亀の森の交差点まで引き返しましたが、無情にも西国街道はここにも侵入禁止の標識があるため、すぐ近くのある亀之森住吉神社に参拝して心を静めることにしました。

ちなみに全国各地にある住吉神社は住吉三神である底筒男命(そこつつのおのみこと)、中筒男命(なかつつのおのみこと)、表筒男命(うわつつのおのみこと)を祀(まつ)っています。これらの神は海の神あるいは航海の神とされます。そして地名の亀の森は、このあたりが海であった昔に、小島だったと伝えられることに因(よ)るようです。
神武天皇は東征時に行宮を各地で創設したと伝えられますから、ここもその一つかもしれません。神武東征とは神武天皇が日向を出発して、宇沙(大分県宇佐市)、岡田宮(北九州市)、阿岐国(広島県)の多祁理宮(たけりのみや)、吉備国(岡山県)の高島宮を経て辿(たど)り着いた浪速国(なにわのくに)の白肩津(しらかたのつ、現在の東大阪市)で大和豪族の抵抗に遭(あ)ったため、紀伊国(和歌山県)の熊野へと迂回して、ヤタガラス(八咫烏)の案内で入った大和を征服したとする古事記や日本書紀に書かれた神話です。
熊野権現(熊野三山に祀られる十二所権現)を祀る駒の森十二社にも立ち寄る予定でしたが、日が傾いて来ましたので通過することにして、国道171号の新開橋(しんかいばし)交差点に差し掛かりました。

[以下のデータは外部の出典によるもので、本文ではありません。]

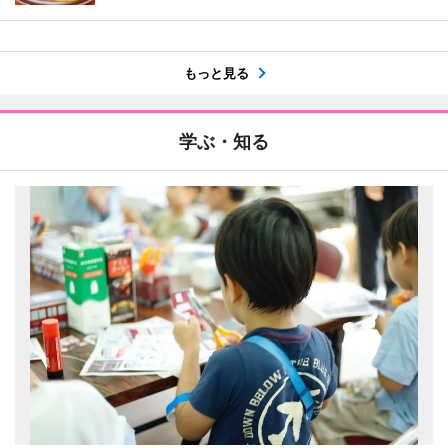
もっと見る
学ぶ・知る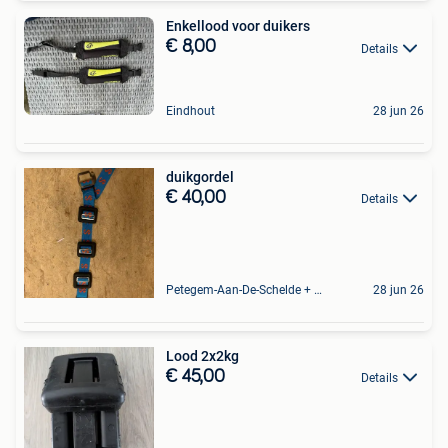
Enkellood voor duikers
€ 8,00
Details
Eindhout
28 jun 26
duikgordel
€ 40,00
Details
Petegem-Aan-De-Schelde + Deel Van Oudenaarde
28 jun 26
Lood 2x2kg
€ 45,00
Details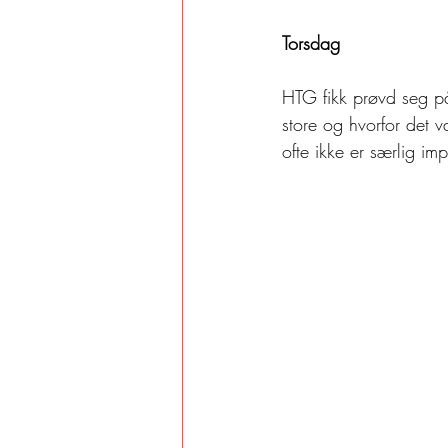
Torsdag
HTG fikk prøvd seg på
store og hvorfor det v
ofte ikke er særlig i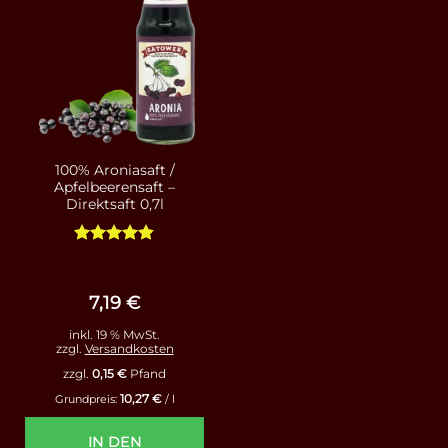
100% Aroniasaft /
Apfelbeerensaft –
Direktsaft 0,7l
Bewertet
mit
4.79
von 5
7,19
€
inkl. 19 % MwSt.
zzgl.
Versandkosten
zzgl.
0,15
€
Pfand
10,27
€
Grundpreis:
/
l
IN DEN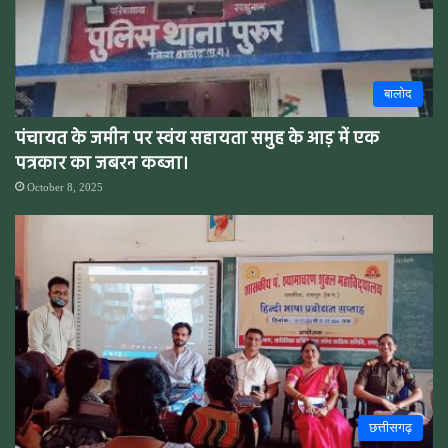
बालोद
पंचायत के जमीन पर स्वंय सहायता समुह के आड़ में एक
पत्रकार का जबरन कब्जा।
October 8, 2025
छत्तीसगढ़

当ブログでは新宿中央公園内にある熊野十二社に参拝したことを紹介しています。西国街道はここから南西へと下がりますが猪名川(いながわ)に掛かる橋がありませんので、国道171号をそのまま進んで兵庫県伊丹(いたみ)市に入ると、猪名川の軍行橋に差し掛かりました。明治時代末期に陸軍の演習のために架けられたことから付けられた名前のようです。

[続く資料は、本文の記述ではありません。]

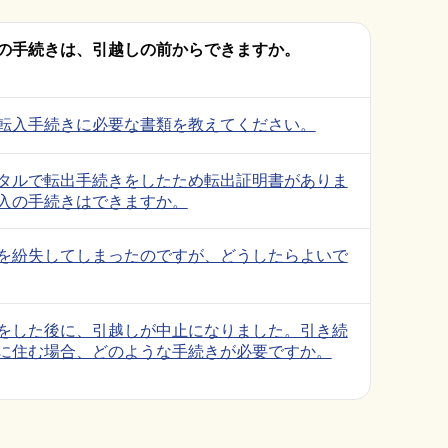
の手続きは、引越しの前からできますか。
転入手続きに必要な書類を教えてください。
タルで転出手続きをしたため転出証明書がありま
入の手続きはできますか。
を紛失してしまったのですが、どうしたらよいで
をした後に、引越しが中止になりました。引き続
に住む場合、どのような手続きが必要ですか。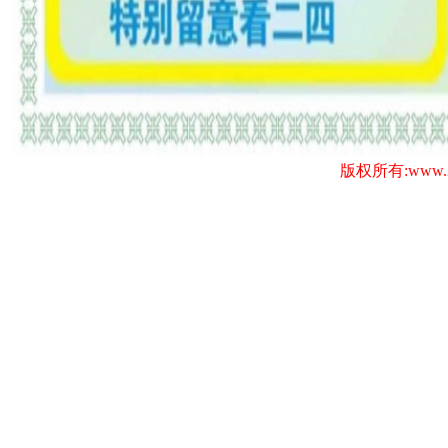
版权所有:www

見晴らしの良い橋の上から六甲山の山並みが良く見えます。

軍行橋を渡り終えた交差点から堤防上の道へと左折して南下した萱野1丁目交差点で西国街道は右手に分かれました。
JR福知山線の踏切を渡ります。7年前に7kmほど南の尼崎駅に差し掛かった快速電車が脱線してマンションに激突する大事故が発生した路線です。

清和源氏発祥の地とされる多田(ただ)神社(川西市)へ向う多田街道との分岐点には「従是多田神社一里半」と表示された道標「辻の碑」が立っています。

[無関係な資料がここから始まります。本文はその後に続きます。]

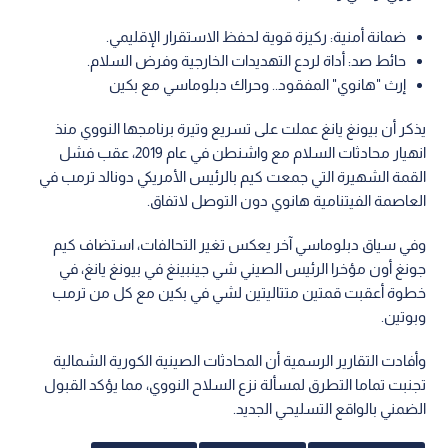
ضمانة أمنية: ركيزة قوية لحفظ الاستقرار الإقليمي.
حائط صد: أداة لردع التهديدات الخارجية وفرض السلام.
إرث "هانوي" المفقود.. وحراك دبلوماسي مع بكين
يذكر أن بيونغ يانغ عملت على تسريع وتيرة برنامجها النووي منذ
انهيار محادثات السلام مع واشنطن في عام 2019، عقب فشل
القمة الشهيرة التي جمعت كيم بالرئيس الأمريكي دونالد ترمب في
العاصمة الفيتنامية هانوي دون التوصل لاتفاق.
وفي سياق دبلوماسي آخر يعكس تغير التحالفات، استضاف كيم
جونغ أون مؤخرا الرئيس الصيني شي جينبينغ في بيونغ يانغ، في
خطوة أعقبت قمتين متتاليتين لشي في بكين مع كل من ترمب
وبوتين.
وأفادت التقارير الرسمية أن المحادثات الصينية الكورية الشمالية
تجنبت تماما التطرق لمسألة نزع السلاح النووي، مما يؤكد القبول
الضمني بالواقع التسليحي الجديد.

北園1丁目交差点で府道13号と交差すると急な坂に差し掛かりました。

両側から木の枝が覆(おお)い被(かぶ)さる様から暗闇坂(くらやみざか)と名付けたいところですが正式名称は「伊丹坂」とごく平凡なものでした。次の目的地である昆陽寺(こんようじ、こやでら)まで3.1kmと表示されています。

伊丹坂の頂上手前に「伝和泉式部の墓」の案内を見かけて立ち寄ることにしました。鋭角の脇道に入るのは大変です。

住宅地の奥に小さなお堂に守られた墓石「五輪塔」がありました。

大鹿東口にある真新しい道標の右側には大きく西国街道と彫られています。